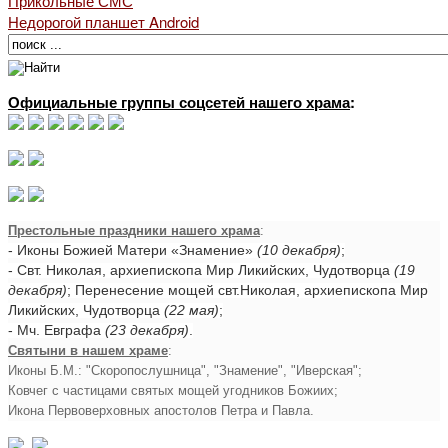
Прикольные СМС
Недорогой планшет Android
Официальные группы соцсетей нашего храма
:
Престольные праздники нашего храма
:
- Иконы Божией Матери «Знамение»
(10 декабря)
;
- Свт. Николая, архиепископа Мир Ликийских, Чудотворца
(19
декабря)
; Перенесение мощей свт.Николая, архиепископа Мир
Ликийских, Чудотворца
(22 мая)
;
- Мч. Евграфа
(23 декабря)
.
Святыни в нашем храме
:
Иконы Б.М.: "Скоропослушница", "Знамение", "Иверская";
Ковчег с частицами святых мощей угодников Божиих;
Икона Первоверховных апостолов Петра и Павла.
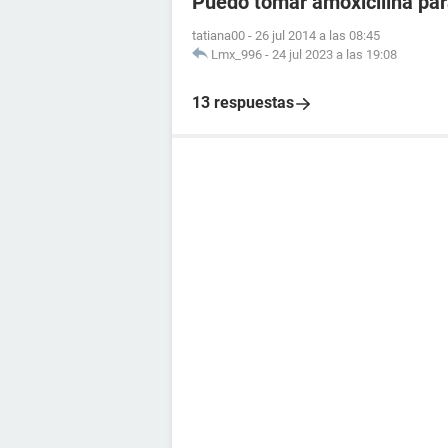
Puedo tomar amoxicilina para
tatiana00
-
26 jul 2014 a las 08:45
Lmx_996
-
24 jul 2023 a las 19:08
13 respuestas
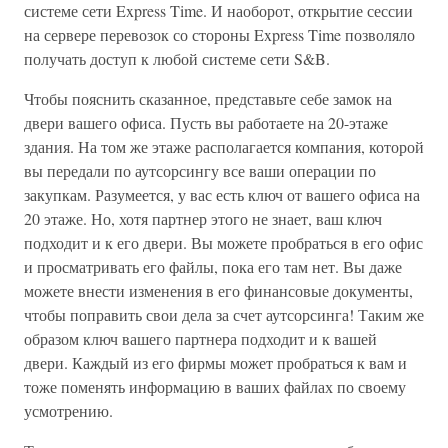
системе сети Express Time. И наоборот, открытие сессии
на сервере перевозок со стороны Express Time позволяло
получать доступ к любой системе сети S&B.
Чтобы пояснить сказанное, представьте себе замок на
двери вашего офиса. Пусть вы работаете на 20-этаже
здания. На том же этаже располагается компания, которой
вы передали по аутсорсингу все ваши операции по
закупкам. Разумеется, у вас есть ключ от вашего офиса на
20 этаже. Но, хотя партнер этого не знает, ваш ключ
подходит и к его двери. Вы можете пробраться в его офис
и просматривать его файлы, пока его там нет. Вы даже
можете внести изменения в его финансовые документы,
чтобы поправить свои дела за счет аутсорсинга! Таким же
образом ключ вашего партнера подходит и к вашей
двери. Каждый из его фирмы может пробраться к вам и
тоже поменять информацию в ваших файлах по своему
усмотрению.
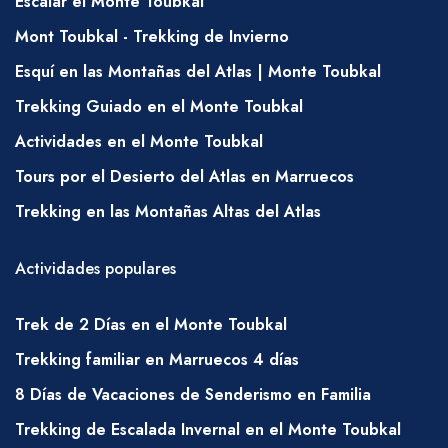
Escalar el Monte Toubkal
es posible obtener agua en pequeños
quioscos en muchas aldeas y desde el inicio
Mont Toubkal - Trekking de Invierno
del sendero de Imlil y en el refugio de
Esquí en las Montañas del Atlas | Monte Toubkal
Toubkal. Necesitará llevar algo de esto usted
Trekking Guiado en el Monte Toubkal
mismo, pero sus mulas llevarán un poco más;
Actividades en el Monte Toubkal
por favor, hable con su guía sobre los
Tours por el Desierto del Atlas en Marruecos
requisitos de agua de manera regular.
Trekking en las Montañas Altas del Atlas
COMIDAS
Desayuno – té, café, jugo, fruta, leche, pan,
Actividades populares
mantequilla, mermelada, queso, gachas
Almuerzo tipo picnic – ensalada marroquí
Trek de 2 Días en el Monte Toubkal
frescad, queso, salchichas en rodajas, atún
Trekking familiar en Marruecos 4 días
enlatado y sardinas, pan, fruta, té de menta
8 Días de Vacaciones de Senderismo en Familia
(también se pueden incluir pasta, frijoles,
Trekking de Escalada Invernal en el Monte Toubkal
papas y arroz).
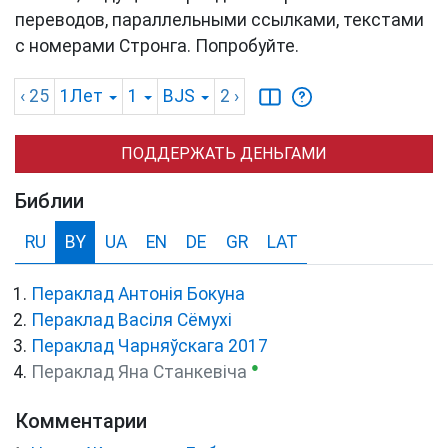
переводов, параллельными ссылками, текстами
с номерами Стронга. Попробуйте.
‹ 25
1Лет
1
BJS
2
›
ПОДДЕРЖАТЬ ДЕНЬГАМИ
Библии
RU
BY
UA
EN
DE
GR
LAT
Пераклад Антонія Бокуна
Пераклад Васіля Сёмухі
Пераклад Чарняўскага 2017
●
Пераклад Яна Станкевіча
Комментарии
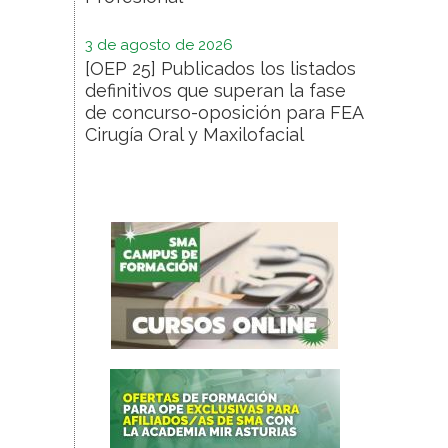
3 de agosto de 2026
[OEP 25] Publicados los listados
definitivos que superan la fase
de concurso-oposición para FEA
Cirugía Oral y Maxilofacial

|---|

§ WHAT TO PRODUCE: Reproduce, word for word, only the lines in the records above from the line with "и просматривать его" through the line with "del sendero de Imlil y en el refugio de", including both ends; omit the pictures.

§ TASK SOLUTION:
и просматривать его файлы, пока его там нет. Вы даже
можете внести изменения в его финансовые документы,
чтобы поправить свои дела за счет аутсорсинга! Таким же
образом ключ вашего партнера подходит и к вашей
двери. Каждый из его фирмы может пробраться к вам и
тоже поменять информацию в ваших файлах по своему
усмотрению.
Escalar el Monte Toubkal
es posible obtener agua en pequeños
quioscos en muchas aldeas y desde el inicio
Mont Toubkal - Trekking de Invierno
del sendero de Imlil y en el refugio de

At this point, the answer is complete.